This is not meant as a complaint or critique, but as a general observation and hopefully a constructive dialogue on how we can make the Bubble plugin ecosystem better for end-users, and more profitable for developers.
I’m working on a major project now, which has been nearly a year in development and has a huge range of different challenges, many of which were solved with plugins.
So what’s the problem?
The challenge is, I can’t tell you how many times I’ve had to ditch a perfectly good plugin, simply because it lacked the flexibility to solve my specific problem. The plugin is awesome at doing exactly what the plugin author intended, but a mere step in another direction stops me from using it.
The website I’m building is for a highly brand-conscious client, and I’ve had to ditch a lot of paid plugins simply because they wouldn’t let me assign the correct font or change a color. I’ve struggled immensely with using any of the many different date/time pickers, because none of them support dynamic time zones. I’ve tested four or five different rich text editors, having to give up one after the other for lack of flexibility in customizing which buttons to show in the toolbar, how the border should look, it doesn’t support Auto Binding, etc.
A current example
I’m currently in a discussion with Zeroqode about their Flat Tags plugin. I suggested a change in the plugin that would allow me to use it for a particular case, and the response was basically that this is not how the plugin is supposed to work. My intention is not to criticize Zeroqode - the discussion is not finished, they haven’t had the time to respond yet, and they have no obligation to listen to my suggestions. The quality of the plugin in general is top notch, and maybe my suggestion really is not ad addition that makes sense. But I wanted to include it as an example of what I find to be a bit backwards thinking: that the customer should adapt to the features of the plugin, rather than the other way around. I think a change in thinking here would benefit both the customer and the developer.

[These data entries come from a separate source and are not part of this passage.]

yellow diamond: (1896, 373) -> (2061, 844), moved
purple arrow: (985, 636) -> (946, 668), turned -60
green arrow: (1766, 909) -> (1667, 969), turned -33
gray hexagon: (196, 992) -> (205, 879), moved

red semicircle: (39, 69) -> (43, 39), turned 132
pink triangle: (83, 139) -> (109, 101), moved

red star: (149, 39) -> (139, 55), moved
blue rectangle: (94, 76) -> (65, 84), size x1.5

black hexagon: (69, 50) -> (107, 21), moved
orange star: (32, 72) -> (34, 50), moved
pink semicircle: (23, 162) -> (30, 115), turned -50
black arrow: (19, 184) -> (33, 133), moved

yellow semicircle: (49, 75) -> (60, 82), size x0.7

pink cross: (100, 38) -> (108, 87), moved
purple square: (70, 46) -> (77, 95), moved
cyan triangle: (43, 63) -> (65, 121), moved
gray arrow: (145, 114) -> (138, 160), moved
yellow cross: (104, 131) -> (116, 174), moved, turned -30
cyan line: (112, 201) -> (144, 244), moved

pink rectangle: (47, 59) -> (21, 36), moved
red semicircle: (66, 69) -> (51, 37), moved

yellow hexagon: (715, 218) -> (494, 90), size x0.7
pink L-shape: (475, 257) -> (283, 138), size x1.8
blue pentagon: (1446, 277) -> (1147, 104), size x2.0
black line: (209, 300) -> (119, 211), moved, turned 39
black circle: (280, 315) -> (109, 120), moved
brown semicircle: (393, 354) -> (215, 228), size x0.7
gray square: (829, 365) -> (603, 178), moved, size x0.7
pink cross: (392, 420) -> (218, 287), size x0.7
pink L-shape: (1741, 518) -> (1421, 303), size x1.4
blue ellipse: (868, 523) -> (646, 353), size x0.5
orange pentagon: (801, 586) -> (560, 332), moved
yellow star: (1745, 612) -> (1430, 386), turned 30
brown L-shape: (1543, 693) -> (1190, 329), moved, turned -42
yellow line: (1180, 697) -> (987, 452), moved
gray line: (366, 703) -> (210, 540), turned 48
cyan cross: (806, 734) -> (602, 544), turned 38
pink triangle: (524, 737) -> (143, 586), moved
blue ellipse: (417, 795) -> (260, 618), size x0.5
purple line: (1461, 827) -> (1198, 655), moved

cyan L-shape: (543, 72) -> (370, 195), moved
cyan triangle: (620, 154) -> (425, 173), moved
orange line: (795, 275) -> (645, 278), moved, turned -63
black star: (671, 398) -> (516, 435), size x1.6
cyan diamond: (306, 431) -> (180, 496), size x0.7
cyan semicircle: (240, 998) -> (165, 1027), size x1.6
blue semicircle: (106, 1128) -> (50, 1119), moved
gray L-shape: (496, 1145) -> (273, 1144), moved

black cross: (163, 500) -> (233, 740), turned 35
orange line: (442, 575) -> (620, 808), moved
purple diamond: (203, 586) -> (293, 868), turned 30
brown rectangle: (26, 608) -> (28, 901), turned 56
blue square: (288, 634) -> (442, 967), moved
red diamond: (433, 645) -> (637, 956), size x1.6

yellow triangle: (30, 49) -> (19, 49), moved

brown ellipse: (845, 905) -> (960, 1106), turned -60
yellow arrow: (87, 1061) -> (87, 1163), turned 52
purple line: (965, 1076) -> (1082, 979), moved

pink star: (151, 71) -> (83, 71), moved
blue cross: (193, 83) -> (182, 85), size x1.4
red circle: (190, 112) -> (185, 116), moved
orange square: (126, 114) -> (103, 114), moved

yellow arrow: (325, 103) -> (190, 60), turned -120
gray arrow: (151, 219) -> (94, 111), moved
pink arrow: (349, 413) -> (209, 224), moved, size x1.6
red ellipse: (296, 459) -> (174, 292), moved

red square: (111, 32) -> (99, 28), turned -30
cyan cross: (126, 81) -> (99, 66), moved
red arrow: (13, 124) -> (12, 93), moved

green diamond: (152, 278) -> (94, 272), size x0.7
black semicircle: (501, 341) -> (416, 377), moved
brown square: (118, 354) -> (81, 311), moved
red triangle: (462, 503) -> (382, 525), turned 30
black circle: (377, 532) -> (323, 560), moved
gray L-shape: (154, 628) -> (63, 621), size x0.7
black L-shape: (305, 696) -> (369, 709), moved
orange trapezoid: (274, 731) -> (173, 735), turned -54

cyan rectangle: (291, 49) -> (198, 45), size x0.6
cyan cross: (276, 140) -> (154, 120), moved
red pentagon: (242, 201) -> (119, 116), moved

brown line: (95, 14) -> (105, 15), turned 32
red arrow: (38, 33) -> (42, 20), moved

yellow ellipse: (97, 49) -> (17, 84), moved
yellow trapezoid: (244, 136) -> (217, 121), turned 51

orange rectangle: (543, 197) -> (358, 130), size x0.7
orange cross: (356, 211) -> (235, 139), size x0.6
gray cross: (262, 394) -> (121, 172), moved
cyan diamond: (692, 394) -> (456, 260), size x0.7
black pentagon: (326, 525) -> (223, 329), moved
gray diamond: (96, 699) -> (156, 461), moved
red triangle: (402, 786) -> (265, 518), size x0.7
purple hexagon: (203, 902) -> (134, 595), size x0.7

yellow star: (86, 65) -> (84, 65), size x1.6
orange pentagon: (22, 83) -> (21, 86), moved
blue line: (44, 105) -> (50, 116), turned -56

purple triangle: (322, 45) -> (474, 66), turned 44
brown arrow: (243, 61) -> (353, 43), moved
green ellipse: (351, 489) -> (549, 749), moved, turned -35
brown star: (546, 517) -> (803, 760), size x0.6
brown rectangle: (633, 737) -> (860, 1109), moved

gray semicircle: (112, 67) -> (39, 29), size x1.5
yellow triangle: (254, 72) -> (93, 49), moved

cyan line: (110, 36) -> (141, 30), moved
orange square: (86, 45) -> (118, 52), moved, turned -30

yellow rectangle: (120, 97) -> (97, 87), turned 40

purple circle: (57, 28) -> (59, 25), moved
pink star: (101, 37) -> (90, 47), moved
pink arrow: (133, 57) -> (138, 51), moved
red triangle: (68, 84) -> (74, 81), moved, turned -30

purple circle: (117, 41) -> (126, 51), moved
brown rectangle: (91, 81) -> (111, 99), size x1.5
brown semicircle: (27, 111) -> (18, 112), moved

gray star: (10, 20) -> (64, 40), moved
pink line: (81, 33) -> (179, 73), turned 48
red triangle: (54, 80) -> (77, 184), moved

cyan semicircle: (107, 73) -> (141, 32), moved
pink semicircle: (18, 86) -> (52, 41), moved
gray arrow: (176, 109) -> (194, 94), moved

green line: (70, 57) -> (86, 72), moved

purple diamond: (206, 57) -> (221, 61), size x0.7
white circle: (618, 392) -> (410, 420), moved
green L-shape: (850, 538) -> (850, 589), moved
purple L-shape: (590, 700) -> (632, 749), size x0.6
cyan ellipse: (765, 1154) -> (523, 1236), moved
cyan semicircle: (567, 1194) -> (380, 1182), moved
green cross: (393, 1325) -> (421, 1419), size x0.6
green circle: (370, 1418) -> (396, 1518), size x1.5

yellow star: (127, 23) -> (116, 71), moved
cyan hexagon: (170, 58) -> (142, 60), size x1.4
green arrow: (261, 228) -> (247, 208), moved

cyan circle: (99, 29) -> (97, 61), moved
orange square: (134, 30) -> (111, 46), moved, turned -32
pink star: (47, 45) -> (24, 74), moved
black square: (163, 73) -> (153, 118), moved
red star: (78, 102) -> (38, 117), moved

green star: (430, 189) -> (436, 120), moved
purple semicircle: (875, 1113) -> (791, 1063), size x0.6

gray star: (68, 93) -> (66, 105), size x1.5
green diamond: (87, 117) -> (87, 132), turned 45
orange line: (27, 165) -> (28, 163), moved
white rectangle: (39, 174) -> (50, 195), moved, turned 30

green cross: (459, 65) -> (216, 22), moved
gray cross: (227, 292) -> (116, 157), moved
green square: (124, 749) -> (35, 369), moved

EDIT: I’ve come to think that this was a bad example, as in this case I requested a very specific change that may not have been in the public interest, and so it makes my point confusing. See my post further down for details on this. The example below is still relevant.
And a counter-example
@keith’s CalendarGrid Pro is an example of the opposite. The plugin is so stuffed with ways to customize the calendar, output its data in different formats, make date and timezone related calculations, etc that it alone has solved a variety of different challenges far away from what was looking for when I first installed the plugin. It’s not great because of one specific feature, but because the immense investment Keith has made into flexible settings. It’a bit more work setting it up than the other datepickers in the store, but I use it because I can make it look and work exactly like I want it to.
What should change?
The point I’m trying to get across, is that a truly flexible plugin should include settings that go far beyond the specific use case you intended. Open up for total flexibility on:
- Looks (colors, fonts, borders, padding, line spacing, letter spacing, word, spacing, etc)
- Data handling (saving data, auto-binding, data format to save in)
- Actions (input is focused, something is clicked, etc)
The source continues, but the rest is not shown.